Like those higher-profile funders, Kresge's work emphasizes college access and success—"to and through," as the foundation likes to say. The foundation targets historically underrepresented student populations, such as African-Americans, Hispanics, American Indians, and low-income students in general.
The larger context for this work is the foundation's overall commitment to "helping improve the lives of poor and low-income children and adults and underserved urban and rural communities," as well as its belief "in the intrinsic benefits of diversity."
Kresge sees the issues of opportunity and race as closely linked. Even as a college degree has become more important than ever for achieving economic security, young people of color—who constitute the fastest growing part of the U.S. population—are the least likely to go to college, or to finish. Meanwhile, public investments in higher ed have been declining and tuition costs have been rising.
But Kresge see positive trends in the sector, too, including new technologies for learning, a new push to control the costs of higher ed, and new models for organizing postsecondary education.
Other higher ed funders back similar areas with motivations similar to Kresge's. What makes Kresge stand out is a strategic approach that not only strives to prepare underrepresented students for success, but also bolsters the capacity of the institutions and networks that serve them.
Kresge streamlined its education program in 2012 to emphasize two major U.S. initiatives: Pathways To and Through College, and Strengthening Institutions.
The Pathways initiative strives to ensure that more low-income and underrepresented students have access to a college education, plus the skills and support to improve their chances of success, culminating in two- and four-year degrees.
The complementary program, Strengthening Institutions, is intended to help community colleges, HBCUs, and other schools that serve Kresge's target student populations deliver quality higher education at a lower cost. (A third Kresge program targets higher education in South Africa.)

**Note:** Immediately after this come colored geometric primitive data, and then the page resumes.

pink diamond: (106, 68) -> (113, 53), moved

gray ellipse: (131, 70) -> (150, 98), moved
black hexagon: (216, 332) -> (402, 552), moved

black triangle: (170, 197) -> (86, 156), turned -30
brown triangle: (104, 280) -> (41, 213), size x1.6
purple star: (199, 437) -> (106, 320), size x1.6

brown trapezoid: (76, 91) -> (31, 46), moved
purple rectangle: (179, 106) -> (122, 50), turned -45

Recent grant recipients under Kresge's Pathways program include the Asian and Pacific Islander American Scholarship Fund, which provides academic, financial, and personal support to Asian-American and Pacific Islander students, and the Yes We Must Coalition, an alliance that seeks to increase degree attainment by historically underrepresented students at small independent colleges.
More recently, Kresge gave over $1 million to provide mentoring, college counseling, and financial aid to Los Angeles County youths.

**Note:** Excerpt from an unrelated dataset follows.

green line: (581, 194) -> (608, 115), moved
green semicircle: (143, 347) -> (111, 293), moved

Schools and organizations receiving grants under the Strengthening Institutions program include Community College of Baltimore County, the New Jersey Council of County Colleges, and Connecticut State Colleges and Universities.
Historically black colleges and universities are a favorite cause for the Kresge Foundation. In the past, Kresge has funded Morehouse and Spellman colleges in Atlanta, but generally it steers clear of supporting programs at individual institutions and instead funds broader organizations and networks, like the Southern Education Foundation and the United Negro College Fund. Networks and groups that focus on community colleges should also keep Kresge's number handy. In the past, the funder has supported the American Association of Community Colleges and the Foundation for California Community Colleges.

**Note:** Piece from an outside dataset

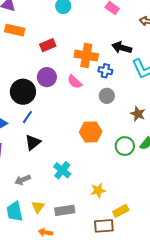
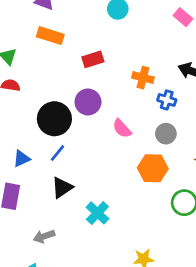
orange cross: (86, 56) -> (143, 78), size x0.7
pink semicircle: (75, 82) -> (122, 129), moved
orange hexagon: (91, 132) -> (153, 168), moved
cyan cross: (62, 170) -> (97, 213), moved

Recently, Kresge joined forces with Gates, Lumina, and other funders to support the University Innovation Alliance (UIA), a coalition of nearly a dozen major state universities looking to develop a playbook of successful practices for increasing degree completion among low-income and underrepresented students.
This step underscores another notable point about Kresge: It believes strongly in collaborative efforts to tackle the challenge of getting low-income Americans to and through college. The foundation has made recent investments in other national initiatives beyond the UIA, such as Achieving the Dream, which works to help increase the success of community college students of color, and the Gateway to College National Network, which includes dozens of schools that help homeless and other hard-to-serve students get a high school degree and earn college credits.
Again, a key point to bear in mind with Kresge is that its higher-ed funding tends to bypass individual schools in favor of funding work that that has "broad, meaningful impact beyond the boundaries of any one campus." The foundation also says that it rarely funds organizations with budgets under $1 million, so this isn't the place that's likely to back your cool startup.
Last point about this funder: Kresge is super-clear about its grantmaking process and stands as a quite accessible funder.